# Chinese diesel heater error e-8



## Martin gaze

Hi everyone I have put a Chinese diesel heater it worked for 10 mins then stopped with error e-8 on screen. The exhaust silencer I side was black and dripping I stripped down the whole heater and the inside was caked in soot like it had been used for a year not ten mins, I cleaned it all up put it back together and it worked for another ten mins then the error code has come up and its stopped working again. Can anyone help with why


----------



## xsilvergs

Martin gaze said:


> Hi everyone I have put a Chinese diesel heater it worked for 10 mins then stopped with error e-8 on screen. The exhaust silencer I side was black and dripping I stripped down the whole heater and the inside was caked in soot like it had been used for a year not ten mins, I cleaned it all up put it back together and it worked for another ten mins then the error code has come up and its stopped working again. Can anyone help with why



If you're on Facebook there's a Chinese Diesel Heater group.


----------



## Martin gaze

Thanks alot I'll have a look now


----------



## mistericeman

Heater error codes explained
					

We have three controllers. What shape is yours?  Follow the correct table of codes.Please read fully as error codes can be created for a variety of reasons, the two most common, low voltage and lack of fuel can show as different codes, especially low voltage.WARNINGCall outs for E08 or E10 fue...




					www.aclsretail.com


----------



## ton27

you will find fault codes on internet looks like fuel fault
also try you tube someone going though 08 fault code
hope is helps good look


----------



## wildebus

One common problem these heaters have is the way they prime (or at least the way people prime them).
If you just hit the start button, the heater will engage the pump and start the heating process.  and will then timeout if not getting fuel with an E-08 code.  If that is repeated, then the same thing happens. 
If you are not getting a good reliable fuel being pumped in without lots of air bubbles, then I would suggest running a priming routine where it is dedicated to just running the pump without the heater trying to start - and once you have good fuel supply, then start the heater.
On that link from misterrice, that is covered by the "Refilling the fuel" section.


----------



## Martin gaze

Thanks alot I'll strip the whole thing down again when I get home was cold with out it last night so have to get it working for the coming weeks have ordered a spare glow plug and some atomiser s might make up a service kit to carry around


----------



## Debs

Martin gaze said:


> Thanks alot I'll strip the whole thing down again when I get home was cold with out it last night so have to get it working for the coming weeks have ordered a spare glow plug and some atomiser s might make up a service kit to carry around


Making up a service kit is a good idea, something I am planning on doing for my Chinese heater.🛠


----------



## Martin gaze

I just paid £22 for a glow plug 10 of the atomisers and a flow plug wrench and atomiser removal tool all separate buys off of ebay


----------



## wildebus

Martin gaze said:


> Thanks alot I'll strip the whole thing down again when I get home was cold with out it last night so have to get it working for the coming weeks have ordered a spare glow plug and some atomiser s might make up a service kit to carry around


Might seem a strange thing to say/do, but I have decided my service approach with these heaters is just to replace the whole heater. They are built so cheaply I don't think they are really servicable in terms of time spent and hassle incurred vs unit swapout.

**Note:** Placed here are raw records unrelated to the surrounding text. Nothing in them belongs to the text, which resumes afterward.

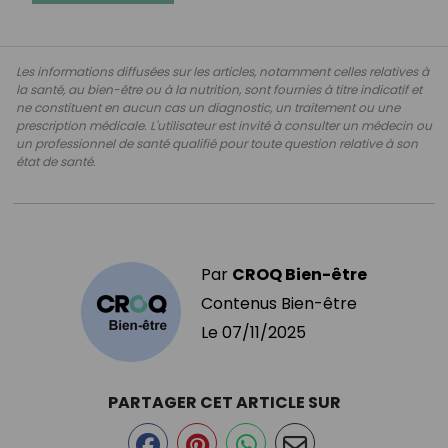
Les informations diffusées sur les articles, notamment celles relatives à
la santé, au bien-être ou à la nutrition, sont fournies à titre indicatif et
ne constituent en aucun cas un diagnostic, un traitement ou une
prescription médicale. L'utilisateur est invité à consulter un médecin ou
un professionnel de santé qualifié pour toute question relative à son
état de santé.
Par
CROQ Bien-être
Contenus Bien-être
Le
07/11/2025
PARTAGER CET ARTICLE SUR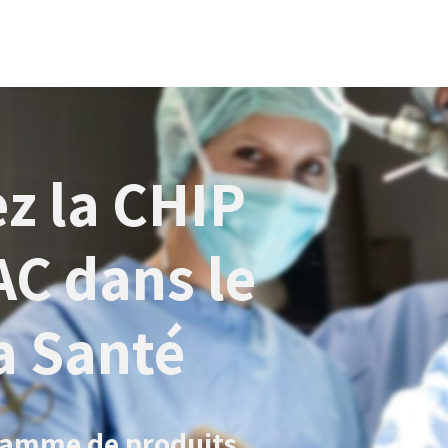
z la CHIP
AC dans le
a Santé
gamme de produits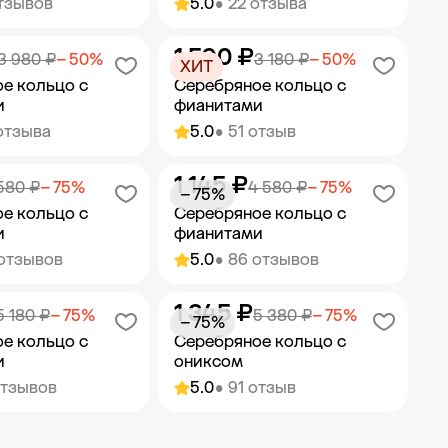
отзывов
5.0
• 22 отзыва
1 590 ₽
ить в корзину
Добавить в корзину
3 980 ₽
− 50%
3 180 ₽
− 50%
ХИТ
е кольцо с
Серебряное кольцо с
и
фианитами
отзыва
5.0
• 51 отзыв
1 145 ₽
ить в корзину
Добавить в корзину
580 ₽
− 75%
4 580 ₽
− 75%
− 75%
е кольцо с
Серебряное кольцо с
и
фианитами
 отзывов
5.0
• 86 отзывов
1 345 ₽
ить в корзину
Добавить в корзину
5 180 ₽
− 75%
5 380 ₽
− 75%
− 75%
е кольцо с
Серебряное кольцо с
и
ониксом
отзывов
5.0
• 91 отзыв
ить в корзину
Добавить в корзину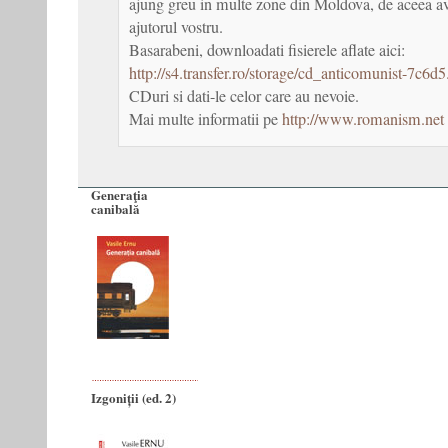
ajung greu in multe zone din Moldova, de aceea a
ajutorul vostru.
Basarabeni, downloadati fisierele aflate aici:
http://s4.transfer.ro/storage/cd_anticomunist-7c6d5
CDuri si dati-le celor care au nevoie.
Mai multe informatii pe
http://www.romanism.net
Generaţia
canibală
Izgoniții (ed. 2)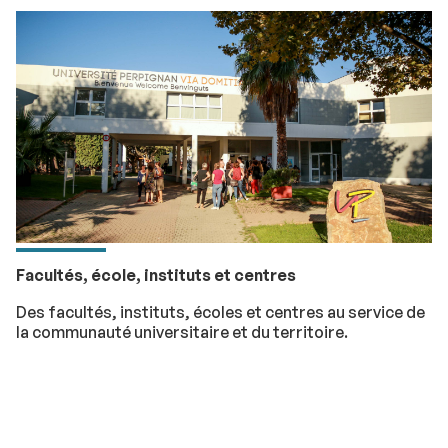
Facultés, école, instituts et centres
Des facultés, instituts, écoles et centres au service de
la communauté universitaire et du territoire.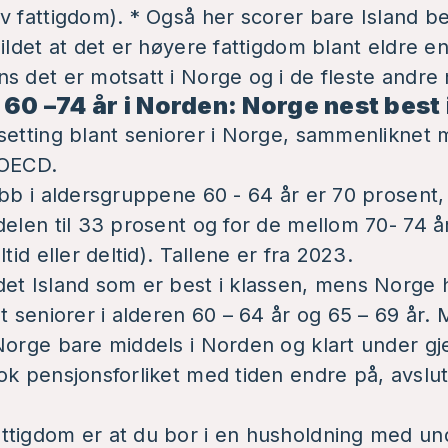
v fattigdom). * Også her scorer bare Island 
bildet at det er høyere fattigdom blant eldre e
s det er motsatt i Norge og i de fleste andre
60 –74 år i Norden: Norge nest best 
setting blant seniorer i Norge, sammenliknet
 OECD.
obb i aldersgruppene 60 - 64 år er 70 prosent
delen til 33 prosent og for de mellom 70- 74 å
tid eller deltid). Tallene er fra 2023.
et Island som er best i klassen, mens Norge 
nt seniorer i alderen 60 – 64 år og 65 – 69 år
Norge bare middels i Norden og klart under gj
ok pensjonsforliket med tiden endre på, avslut
ttigdom er at du bor i en husholdning med un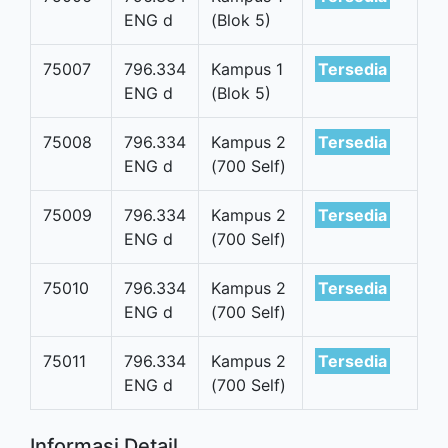
ENG d
(Blok 5)
75007
796.334
Kampus 1
Tersedia
ENG d
(Blok 5)
75008
796.334
Kampus 2
Tersedia
ENG d
(700 Self)
75009
796.334
Kampus 2
Tersedia
ENG d
(700 Self)
75010
796.334
Kampus 2
Tersedia
ENG d
(700 Self)
75011
796.334
Kampus 2
Tersedia
ENG d
(700 Self)
Informasi Detail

I've got three of these in my shed - one is the first I bought and never worked right from unboxing. I would fix one thing and something else would not work.  Gave up in the end after stripping it down, etc and bought a second.  That would not work every time but I had learned by then to reject it within the neccessary time and got all my money back and kept the heater which is back in its box (like I said, these heaters are made so cheaply, the sellers don't think it is worth asking for them back). The third heater is in the van and works great, and the fourth is brand new and sitting in its box as a spare just in case the installed one fails.

If you have a long delivery for the glowplug I have a couple of spares (I think I know where they are!)


----------



## mistericeman

I always carry a service kit.... Gaskets/glow pin/gauze  etc 








						Genuine! Eberspacher Airtronic D2 (Year 2) 12/24v Night Heater Service Kit E5407  | eBay
					

Find many great new & used options and get the best deals for Genuine! Eberspacher Airtronic D2 (Year 2) 12/24v Night Heater Service Kit E5407 at the best online prices at eBay! Free delivery for many products.



					www.ebay.co.uk
				




AND the glow pin removal socket (has a groove cut in it to allow fitment over the wire) 

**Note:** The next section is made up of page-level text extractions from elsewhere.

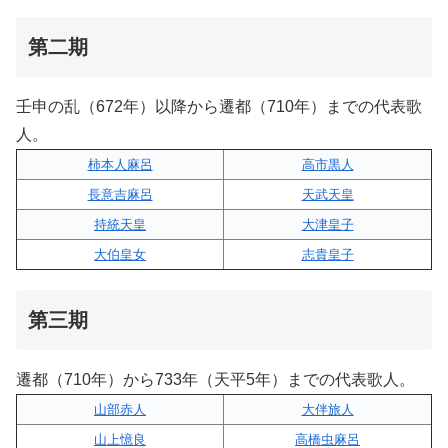
第二期
壬申の乱（672年）以降から遷都（710年）までの代表歌
人。
柿本人麻呂
高市黒人
長意吉麻呂
天武天皇
持統天皇
大津皇子
大伯皇女
志貴皇子
第三期
遷都（710年）から733年（天平5年）までの代表歌人。
山部赤人
大伴旅人
山上憶良
高橋虫麻呂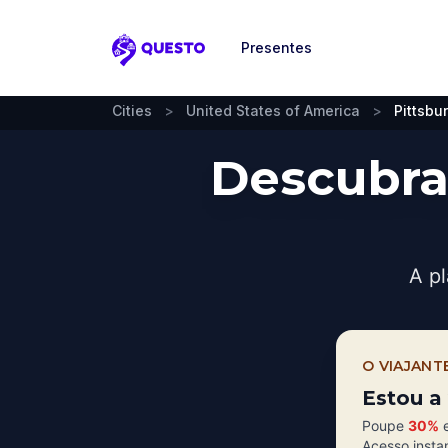
Presentes
Questo
Cities
>
United States of America
>
Pittsbu
Descubra
A pl
O VIAJANT
Estou a 
Poupe
30%
e
Acesso insta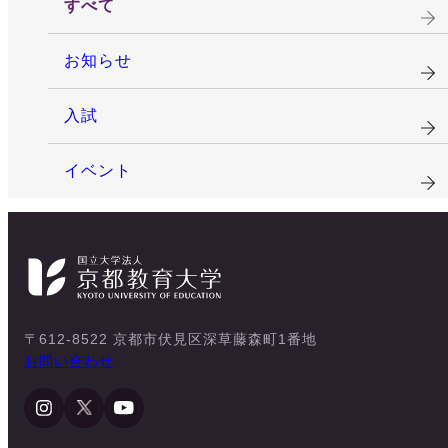
すべて
お知らせ
入試
イベント
〒612-8522 京都市伏見区深草藤森町1番地
お問い合わせ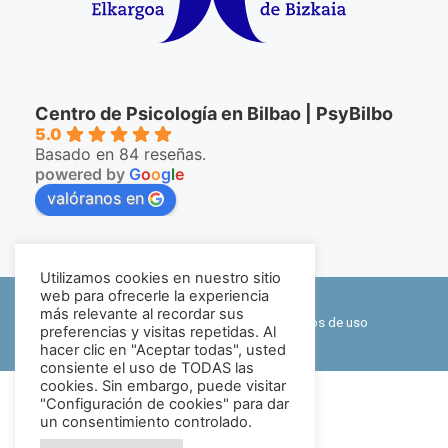
Centro de Psicología en Bilbao | PsyBilbo
5.0
Basado en 84 reseñas.
powered by
G
o
o
g
l
e
valóranos en
Utilizamos cookies en nuestro sitio
©2026 PsyBilbo
web para ofrecerle la experiencia
más relevante al recordar sus
Política de privacidad y cookies
|
Términos de uso
preferencias y visitas repetidas. Al
hacer clic en "Aceptar todas", usted
Mapa web
consiente el uso de TODAS las
cookies. Sin embargo, puede visitar
"Configuración de cookies" para dar
un consentimiento controlado.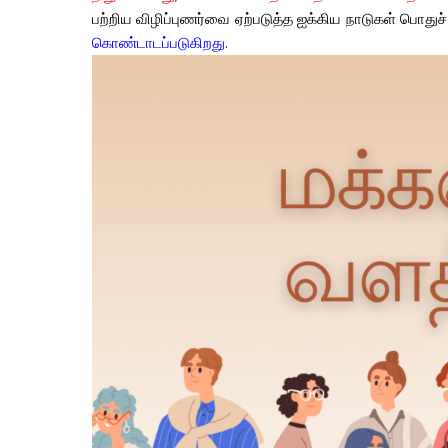
பற்றிய
விழிப்புணர்வை
ஏற்படுத்த
ஐக்கிய
நாடுகள்
பொதுச்
கொண்டாடப்படுகிறது
.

						Glow Pin Removal Tool 12mm Spanner for Eberspacher / Chinese Diesel Air Heaters for sale online | eBay
					

Find many great new & used options and get the best deals for Glow Pin Removal Tool 12mm Spanner for Eberspacher / Chinese Diesel Air Heaters at the best online prices at eBay! Free delivery for many products!



					www.ebay.co.uk
				




As well a pick and needle nosed pliers to help gauze removal.


----------



## wildebus

Martin gaze said:


> I just paid £22 for a glow plug 10 of the atomisers and a flow plug wrench and atomiser removal tool all separate buys off of ebay


be prepared to change the connector on the glowplug - there are a few different connector styles used.


----------



## jagmanx

Nightmare !


----------



## wildebus

jagmanx said:


> Nightmare !


When they work they are brilliant and incredible for what they cost.

But .... you do also get what you pay for.    So I guess I am a kind of reluctant fan of these heaters   (I would install another for myself no worry, but I would never install one for someone as a paying job as too much potential disappointment).


----------



## 1 Cup

I've just got 2 error codes 
E8
E6
I'll run the first start up thingy again , only it was good upto about 5 am


----------



## mistericeman

1 Cup said:


> I've just got 2 error codes
> E8
> E6
> I'll run the first start up thingy again , only it was good upto about 5 am


E6 is fan motor fault/low voltage from memory....


----------



## davep10000

E6 - check your fan blade isnt catching, you will be able to tell by listening to it.


----------



## 1 Cup

So not pissed as the rain was coming last night. Lol
E 06 fan . The boarding is very tight fit around pust on for better fit. 
E 08 filter not upright and pipe didn't reach the bottom of 5 litre can, so heated up on cooker took twist out of pipe that so now straight my first 12 inch.
 Thanks for the help from paul and dave at throwing club . I love wild camping
Tia


----------